Your objective
What you return should be the complete listing, unchanged, with no pictures in it.

== Data to examine ==

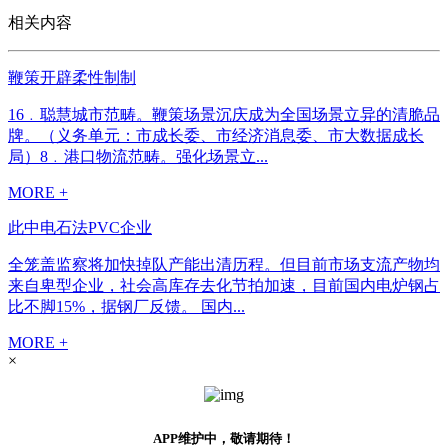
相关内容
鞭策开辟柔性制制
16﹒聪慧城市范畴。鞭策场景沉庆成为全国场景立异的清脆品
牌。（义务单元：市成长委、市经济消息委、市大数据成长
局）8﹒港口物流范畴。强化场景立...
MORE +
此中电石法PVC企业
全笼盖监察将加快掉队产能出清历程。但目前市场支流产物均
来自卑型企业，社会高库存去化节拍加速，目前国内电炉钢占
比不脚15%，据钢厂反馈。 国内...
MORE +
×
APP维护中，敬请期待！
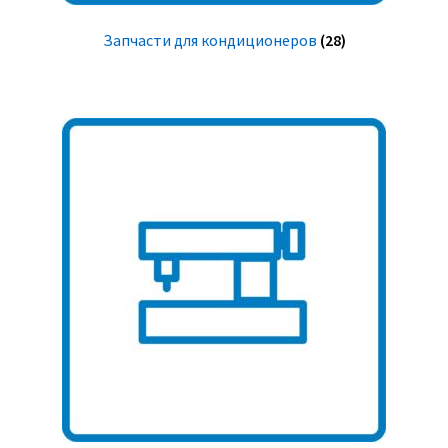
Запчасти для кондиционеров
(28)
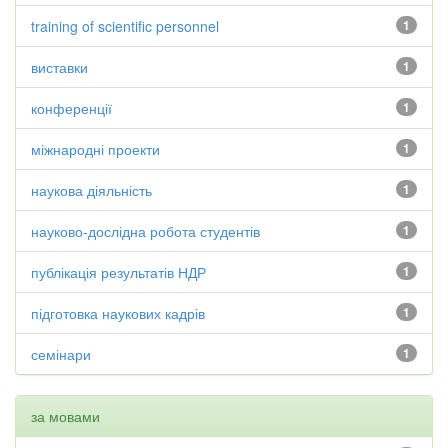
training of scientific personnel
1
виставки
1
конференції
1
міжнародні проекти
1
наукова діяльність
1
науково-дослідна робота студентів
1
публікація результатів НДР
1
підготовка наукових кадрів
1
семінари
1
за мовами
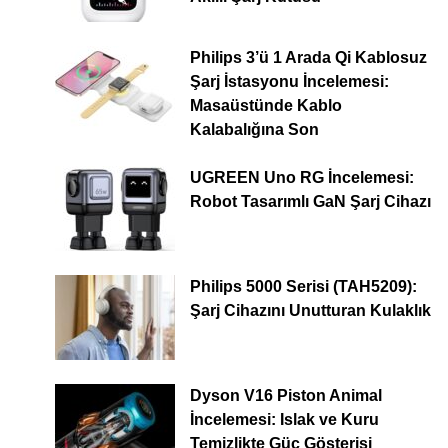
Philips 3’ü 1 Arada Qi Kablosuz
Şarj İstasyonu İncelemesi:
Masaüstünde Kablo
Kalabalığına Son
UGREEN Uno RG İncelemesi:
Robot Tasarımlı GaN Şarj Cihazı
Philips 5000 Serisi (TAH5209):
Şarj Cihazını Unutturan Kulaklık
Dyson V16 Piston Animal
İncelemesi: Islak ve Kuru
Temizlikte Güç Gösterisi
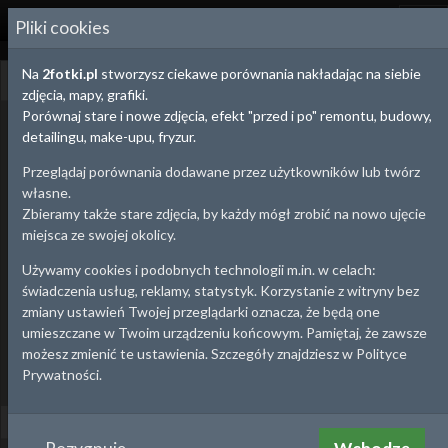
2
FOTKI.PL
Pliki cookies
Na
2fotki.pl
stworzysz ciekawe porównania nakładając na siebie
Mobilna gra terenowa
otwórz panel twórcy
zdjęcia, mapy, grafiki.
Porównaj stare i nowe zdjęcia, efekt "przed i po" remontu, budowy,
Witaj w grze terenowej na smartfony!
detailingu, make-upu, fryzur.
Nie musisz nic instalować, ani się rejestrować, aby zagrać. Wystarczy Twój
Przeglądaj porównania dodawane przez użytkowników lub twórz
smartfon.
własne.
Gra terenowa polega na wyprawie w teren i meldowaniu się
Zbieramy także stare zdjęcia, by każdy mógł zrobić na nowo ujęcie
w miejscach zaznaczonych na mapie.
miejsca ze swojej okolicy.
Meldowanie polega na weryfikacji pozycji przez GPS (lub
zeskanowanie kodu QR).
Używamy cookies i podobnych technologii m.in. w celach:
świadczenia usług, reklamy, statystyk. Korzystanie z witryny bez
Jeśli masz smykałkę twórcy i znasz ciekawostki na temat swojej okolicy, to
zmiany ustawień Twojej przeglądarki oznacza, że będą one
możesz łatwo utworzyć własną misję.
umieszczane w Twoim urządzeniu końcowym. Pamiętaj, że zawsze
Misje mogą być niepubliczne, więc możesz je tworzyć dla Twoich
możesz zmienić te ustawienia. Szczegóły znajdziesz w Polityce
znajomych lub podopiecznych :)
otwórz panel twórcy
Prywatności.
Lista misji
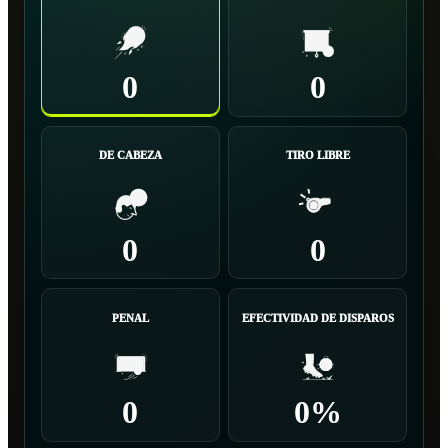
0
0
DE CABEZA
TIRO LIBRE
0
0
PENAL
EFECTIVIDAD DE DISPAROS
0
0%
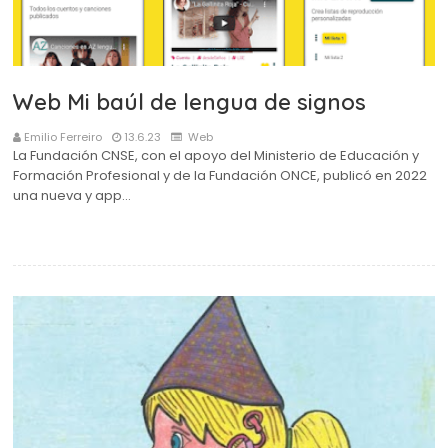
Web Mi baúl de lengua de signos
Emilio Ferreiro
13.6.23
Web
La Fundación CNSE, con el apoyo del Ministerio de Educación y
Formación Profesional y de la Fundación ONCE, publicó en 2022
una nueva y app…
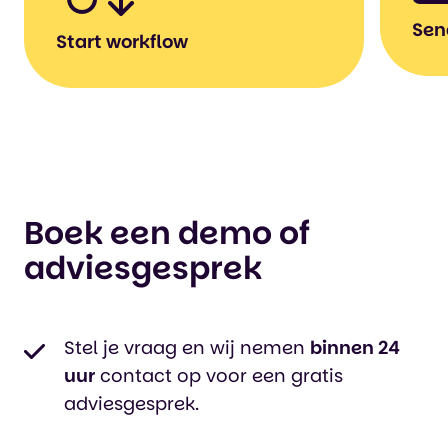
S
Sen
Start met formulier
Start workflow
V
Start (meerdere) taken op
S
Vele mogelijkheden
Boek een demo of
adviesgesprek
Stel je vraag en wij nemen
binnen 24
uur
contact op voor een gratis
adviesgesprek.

===

Task output
相关内容
鞭策开辟柔性制制
16﹒聪慧城市范畴。鞭策场景沉庆成为全国场景立异的清脆品
牌。（义务单元：市成长委、市经济消息委、市大数据成长
局）8﹒港口物流范畴。强化场景立...
MORE +
此中电石法PVC企业
全笼盖监察将加快掉队产能出清历程。但目前市场支流产物均
来自卑型企业，社会高库存去化节拍加速，目前国内电炉钢占
比不脚15%，据钢厂反馈。 国内...
MORE +
×
APP维护中，敬请期待！
Запчасти для кондиционеров
(28)
training of scientific personnel
1
виставки
1
конференції
1
міжнародні проекти
1
наукова діяльність
1
науково-дослідна робота студентів
1
публікація результатів НДР
1
підготовка наукових кадрів
1
семінари
1
за мовами
Philips 3’ü 1 Arada Qi Kablosuz
Şarj İstasyonu İncelemesi:
Masaüstünde Kablo
Kalabalığına Son
UGREEN Uno RG İncelemesi:
Robot Tasarımlı GaN Şarj Cihazı
Philips 5000 Serisi (TAH5209):
Şarj Cihazını Unutturan Kulaklık
Dyson V16 Piston Animal
İncelemesi: Islak ve Kuru
Temizlikte Güç Gösterisi
2
FOTKI.PL
Pliki cookies
Na
2fotki.pl
stworzysz ciekawe porównania nakładając na siebie
Mobilna gra terenowa
otwórz panel twórcy
zdjęcia, mapy, grafiki.
Porównaj stare i nowe zdjęcia, efekt "przed i po" remontu, budowy,
Witaj w grze terenowej na smartfony!
detailingu, make-upu, fryzur.
Nie musisz nic instalować, ani się rejestrować, aby zagrać. Wystarczy Twój
Przeglądaj porównania dodawane przez użytkowników lub twórz
smartfon.
własne.
Gra terenowa polega na wyprawie w teren i meldowaniu się
Zbieramy także stare zdjęcia, by każdy mógł zrobić na nowo ujęcie
w miejscach zaznaczonych na mapie.
miejsca ze swojej okolicy.
Meldowanie polega na weryfikacji pozycji przez GPS (lub
zeskanowanie kodu QR).
Używamy cookies i podobnych technologii m.in. w celach:
świadczenia usług, reklamy, statystyk. Korzystanie z witryny bez
Jeśli masz smykałkę twórcy i znasz ciekawostki na temat swojej okolicy, to
zmiany ustawień Twojej przeglądarki oznacza, że będą one
możesz łatwo utworzyć własną misję.
umieszczane w Twoim urządzeniu końcowym. Pamiętaj, że zawsze
Misje mogą być niepubliczne, więc możesz je tworzyć dla Twoich
możesz zmienić te ustawienia. Szczegóły znajdziesz w Polityce
znajomych lub podopiecznych :)
otwórz panel twórcy
Prywatności.
Lista misji
0
0
DE CABEZA
TIRO LIBRE
0
0
PENAL
EFECTIVIDAD DE DISPAROS
0
0%
Web Mi baúl de lengua de signos
Emilio Ferreiro
13.6.23
Web
La Fundación CNSE, con el apoyo del Ministerio de Educación y
Formación Profesional y de la Fundación ONCE, publicó en 2022
una nueva y app…
S
Sen
Start met formulier
Start workflow
V
Start (meerdere) taken op
S
Vele mogelijkheden
Boek een demo of
adviesgesprek
Stel je vraag en wij nemen
binnen 24
uur
contact op voor een gratis
adviesgesprek.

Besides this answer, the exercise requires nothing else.